Increase some tolerances for tf32 for Conv3d tests #60451

Flamefire · 2021-06-22T09:46:43Z

Allow those tests to pass on A100 GPUs which support tf32

Basically follow-up to #52871 which also increased some precisions to 0.05

For reference these are the failures I see (only ones in testnn with 1.9.0):

FAIL: test_Conv3d_pad_same_cuda_tf32 (__main__.TestNN)
----------------------------------------------------------------------
Traceback (most recent call last):
  File "/tmp/easybuild-tmp/eb-ED4M3d/tmpqOhUjN/lib/python3.8/site-packages/torch/testing/_internal/common_utils.py", line 1033, in wrapper
    method(*args, **kwargs)
  File "/tmp/easybuild-tmp/eb-ED4M3d/tmpqOhUjN/lib/python3.8/site-packages/torch/testing/_internal/common_utils.py", line 1033, in wrapper
    method(*args, **kwargs)
  File "test_nn.py", line 11296, in with_tf32_on
    test.test_cuda(self, **kwargs)
  File "/tmp/easybuild-tmp/eb-ED4M3d/tmpqOhUjN/lib/python3.8/site-packages/torch/testing/_internal/common_nn.py", line 5103, in test_cuda
    test_case.assertEqualIgnoreType(cpu_d_i, gpu_d_i, atol=self.precision, rtol=0)
  File "/tmp/easybuild-tmp/eb-ED4M3d/tmpqOhUjN/lib/python3.8/site-packages/torch/testing/_internal/common_utils.py", line 1254, in assertEqualIgnoreType
    return self.assertEqual(*args, exact_dtype=False, **kwargs)
  File "/tmp/easybuild-tmp/eb-ED4M3d/tmpqOhUjN/lib/python3.8/site-packages/torch/testing/_internal/common_utils.py", line 1355, in assertEqual
    super().assertTrue(result, msg=self._get_assert_msg(msg, debug_msg=debug_msg))
AssertionError: False is not true : Tensors failed to compare as equal!With rtol=0 and atol=0.005, found 161 element(s) (out of 288) whose difference(s) exceeded the margin of error (including 0 nan compariso
ns). The greatest difference was 0.032408137116391345 (-33.45570601919647 vs. -33.42329788208008), which occurred at index (2, 0, 0, 1, 0).

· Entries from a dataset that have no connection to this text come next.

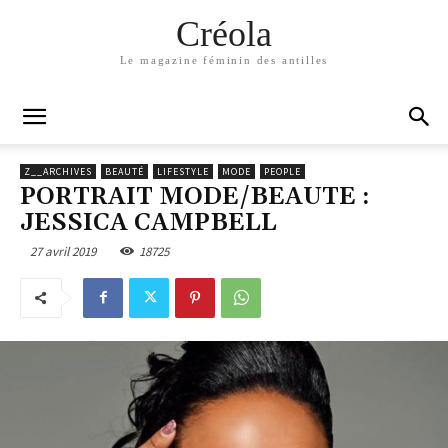
Créola
Le magazine féminin des antilles
Z__ARCHIVES
BEAUTÉ
LIFESTYLE
MODE
PEOPLE
PORTRAIT MODE/BEAUTE :
JESSICA CAMPBELL
27 avril 2019
18725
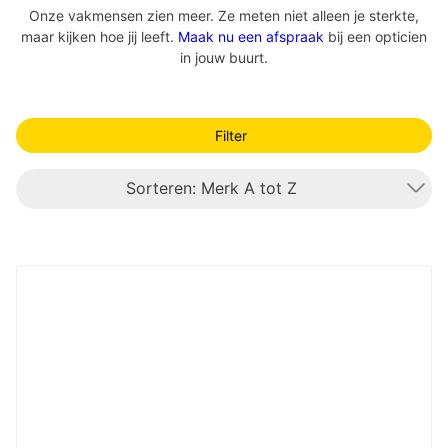
Onze vakmensen zien meer. Ze meten niet alleen je sterkte,
maar kijken hoe jij leeft.
Maak nu een afspraak
bij een opticien
in jouw buurt.
Filter
Sorteren: Merk A tot Z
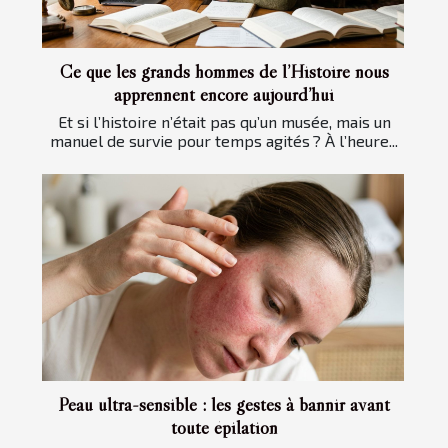
Ce que les grands hommes de l’Histoire nous
apprennent encore aujourd’hui
Et si l’histoire n’était pas qu’un musée, mais un
manuel de survie pour temps agités ? À l’heure...
Peau ultra-sensible : les gestes à bannir avant
toute épilation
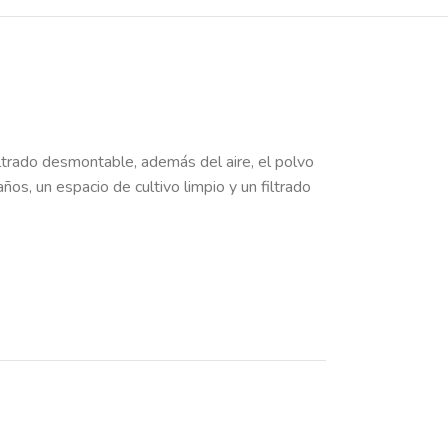
filtrado desmontable, además del aire, el polvo
os, un espacio de cultivo limpio y un filtrado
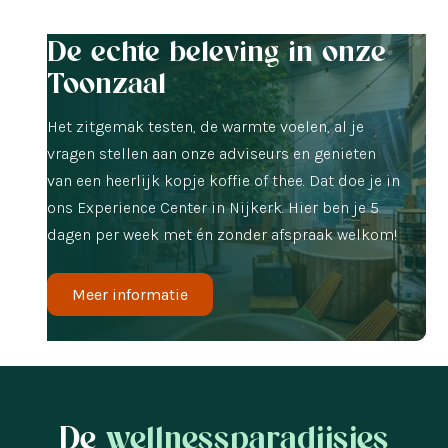
De echte beleving in onze
Toonzaal
Het zitgemak testen, de warmte voelen, al je
vragen stellen aan onze adviseurs en genieten
van een heerlijk kopje koffie of thee. Dat doe je in
ons Experience Center in Nijkerk. Hier ben je 5
dagen per week met én zonder afspraak welkom!
Meer informatie
De
wellnessparadijsjes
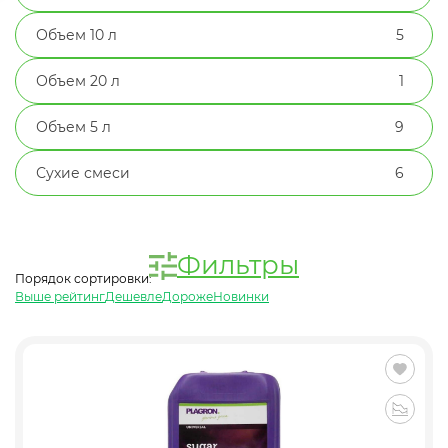
Объем 10 л
5
Объем 20 л
1
Объем 5 л
9
Сухие смеси
6
Фильтры
Порядок сортировки:
Выше рейтинг
Дешевле
Дороже
Новинки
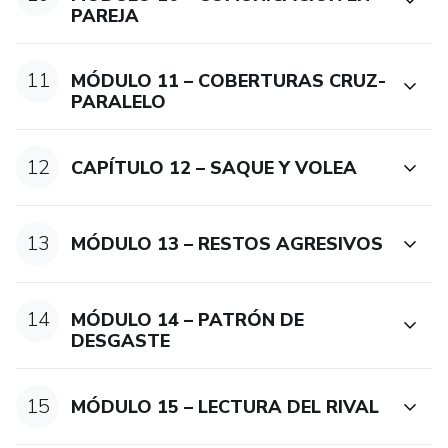
PAREJA
11
MÓDULO 11 – COBERTURAS CRUZ-
PARALELO
12
CAPÍTULO 12 – SAQUE Y VOLEA
13
MÓDULO 13 – RESTOS AGRESIVOS
14
MÓDULO 14 – PATRÓN DE
DESGASTE
15
MÓDULO 15 – LECTURA DEL RIVAL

======================================================================
FAIL: test_Conv3d_pad_same_dilated_cuda_tf32 (__main__.TestNN)
----------------------------------------------------------------------
Traceback (most recent call last):
  File "/tmp/easybuild-tmp/eb-ED4M3d/tmpqOhUjN/lib/python3.8/site-packages/torch/testing/_internal/common_utils.py", line 1033, in wrapper
    method(*args, **kwargs)
  File "/tmp/easybuild-tmp/eb-ED4M3d/tmpqOhUjN/lib/python3.8/site-packages/torch/testing/_internal/common_utils.py", line 1033, in wrapper
    method(*args, **kwargs)
  File "test_nn.py", line 11296, in with_tf32_on
    test.test_cuda(self, **kwargs)
  File "/tmp/easybuild-tmp/eb-ED4M3d/tmpqOhUjN/lib/python3.8/site-packages/torch/testing/_internal/common_nn.py", line 5103, in test_cuda
    test_case.assertEqualIgnoreType(cpu_d_i, gpu_d_i, atol=self.precision, rtol=0)
  File "/tmp/easybuild-tmp/eb-ED4M3d/tmpqOhUjN/lib/python3.8/site-packages/torch/testing/_internal/common_utils.py", line 1254, in assertEqualIgnoreType
    return self.assertEqual(*args, exact_dtype=False, **kwargs)
  File "/tmp/easybuild-tmp/eb-ED4M3d/tmpqOhUjN/lib/python3.8/site-packages/torch/testing/_internal/common_utils.py", line 1355, in assertEqual
    super().assertTrue(result, msg=self._get_assert_msg(msg, debug_msg=debug_msg))
AssertionError: False is not true : Tensors failed to compare as equal!With rtol=0 and atol=0.005, found 111 element(s) (out of 288) whose difference(s) exceeded the margin of error (including 0 nan compariso
ns). The greatest difference was 0.024654212557543076 (35.104286017977465 vs. 35.07963180541992), which occurred at index (3, 0, 0, 0, 2).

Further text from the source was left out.